Concluye taller de violín en Centro Cultural Ágora


Villahermosa, Tab., 17 de agosto.- Del 13 al 17 de agosto, en el Centro Cultural Ágora el reconocido violinista Carlos Nicolás Egry Bulnes impartió el Taller de interpretación para violín y otros instrumentos de cuerda, dirigido a estudiantes de música, y en el penúltimo día ofreció un concierto.

El objetivo de la capacitación fue inculcar principios amplios y generales respecto a la forma de ejecutar un instrumento, la cual tiene que ser relajada y natural, lo que facilitará un sistema de reconocimiento de los movimientos que, si se memoriza, ayuda a progresar en la técnica de violín y en la expresión del contacto del arco, explicó.

Durante las actividades, compartió cápsulas informativas sobre la música, expuso comentarios sobre diversas composiciones e hizo énfasis en lo que es un músico profesional.

Egry Bulnes recomendó a los jóvenes estudiantes de música a tomar conciencia del valor de ejecutar un instrumento, en particular el violín. Destacó que si ellos realizan su papel de músico correctamente, obtendrán un sinnúmero de ventajas, sean o no profesionales.

Las culturas antiguas e indígenas consideraban a la música como una de las máximas disciplinas, pues da acceso a conocimientos, de ahí su importancia, aseguró el músico egresado del Conservatorio Real de Música de Bruselas, Bélgica, e indicó que los participantes en el taller mostraron buena aptitud y trabajaron bien. Varios tienen bastante talento y si aplican estos conocimientos de seguro llegarán lejos, añadió.

MAGISTRAL CONCIERTO

Cabe señalar que, la víspera de la clausura de la capacitación, Carlos Egry ofreció un concierto en el que presentó el programa Las joyas del violín, apoyado por el Fondo Nacional para la Cultura y las Artes, que incluyó piezas que por diversas razones no se conocen tanto o casi no son ejecutadas.

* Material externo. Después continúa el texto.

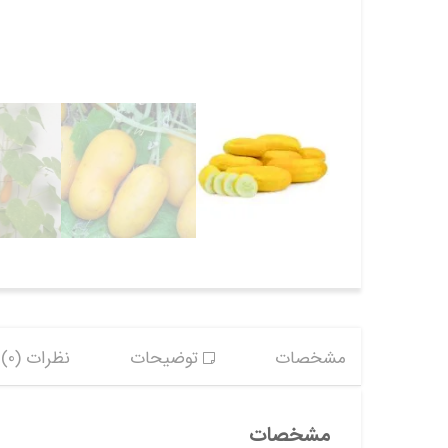
مشخصات
توضیحات
نظرات (0)
مشخصات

En su presentación cautivó con un repertorio de melodías para violín solo, entre ellas: la tercera partita de Bach; los caprichos 11 y 19, de Niccolò Paganini; la primera sonata para violín Opus 31, de Paul Hindemith, compositor alemán de principios del siglo XX; y la tercera sonata para violín solo, de Eugène Ysaÿe, quien fue un virtuoso del violín, del romanticismo tardío.

Previo a algunas de sus ejecuciones, habló sobre algunos de los autores de las piezas, y contestó las preguntas que el público le hizo respecto a las melodías.